◆ PROBLEM
Output the entries that follow character for character. Leave every image out.
******
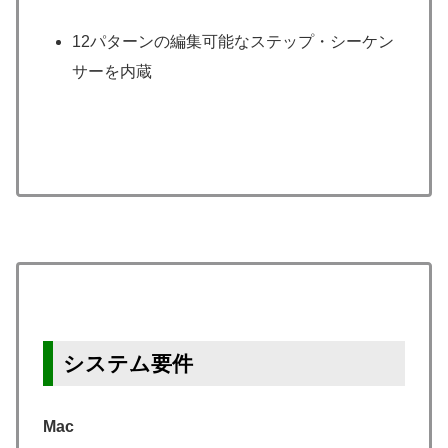
12パターンの編集可能なステップ・シーケン
サーを内蔵
システム要件
Mac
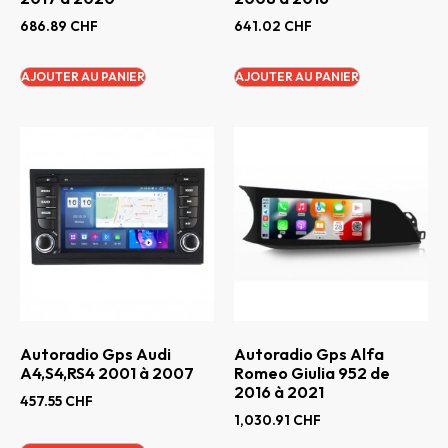
686.89
CHF
641.02
CHF
AJOUTER AU PANIER
AJOUTER AU PANIER
Autoradio Gps Audi
Autoradio Gps Alfa
A4,S4,RS4 2001 à 2007
Romeo Giulia 952 de
2016 à 2021
457.55
CHF
1,030.91
CHF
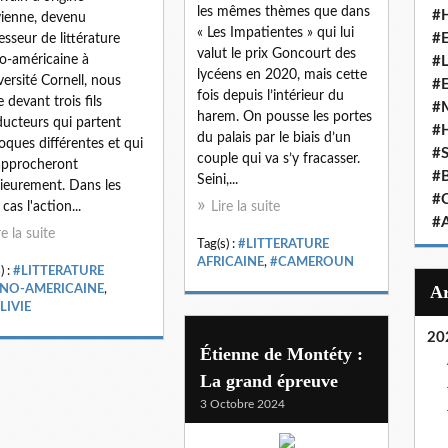
les mêmes thèmes que dans
#
vienne, devenu
« Les Impatientes » qui lui
#
esseur de littérature
valut le prix Goncourt des
no-américaine à
#
lycéens en 2020, mais cette
iversité Cornell, nous
#
fois depuis l’intérieur du
e devant trois fils
#
harem. On pousse les portes
ucteurs qui partent
#
du palais par le biais d’un
oques différentes et qui
#
couple qui va s’y fracasser.
approcheront
#
Seini,...
rieurement. Dans les
#
 cas l'action...
Lire la suite
#
re la suite
Tag(s) :
#LITTERATURE
AFRICAINE
,
#CAMEROUN
) :
#LITTERATURE
INO-AMERICAINE
,
LIVIE
20
Étienne de Montéty :
La grand épreuve
3 Octobre 2024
******
◆ RESULT FOR THIS TASK
12パターンの編集可能なステップ・シーケン
サーを内蔵
システム要件
Mac
686.89
CHF
641.02
CHF
AJOUTER AU PANIER
AJOUTER AU PANIER
Autoradio Gps Audi
Autoradio Gps Alfa
A4,S4,RS4 2001 à 2007
Romeo Giulia 952 de
2016 à 2021
457.55
CHF
1,030.91
CHF
les mêmes thèmes que dans
#
vienne, devenu
« Les Impatientes » qui lui
#
esseur de littérature
valut le prix Goncourt des
no-américaine à
#
lycéens en 2020, mais cette
iversité Cornell, nous
#
fois depuis l’intérieur du
e devant trois fils
#
harem. On pousse les portes
ucteurs qui partent
#
du palais par le biais d’un
oques différentes et qui
#
couple qui va s’y fracasser.
approcheront
#
Seini,...
rieurement. Dans les
#
 cas l'action...
Lire la suite
#
re la suite
Tag(s) :
#LITTERATURE
AFRICAINE
,
#CAMEROUN
) :
#LITTERATURE
INO-AMERICAINE
,
LIVIE
20
Étienne de Montéty :
La grand épreuve
3 Octobre 2024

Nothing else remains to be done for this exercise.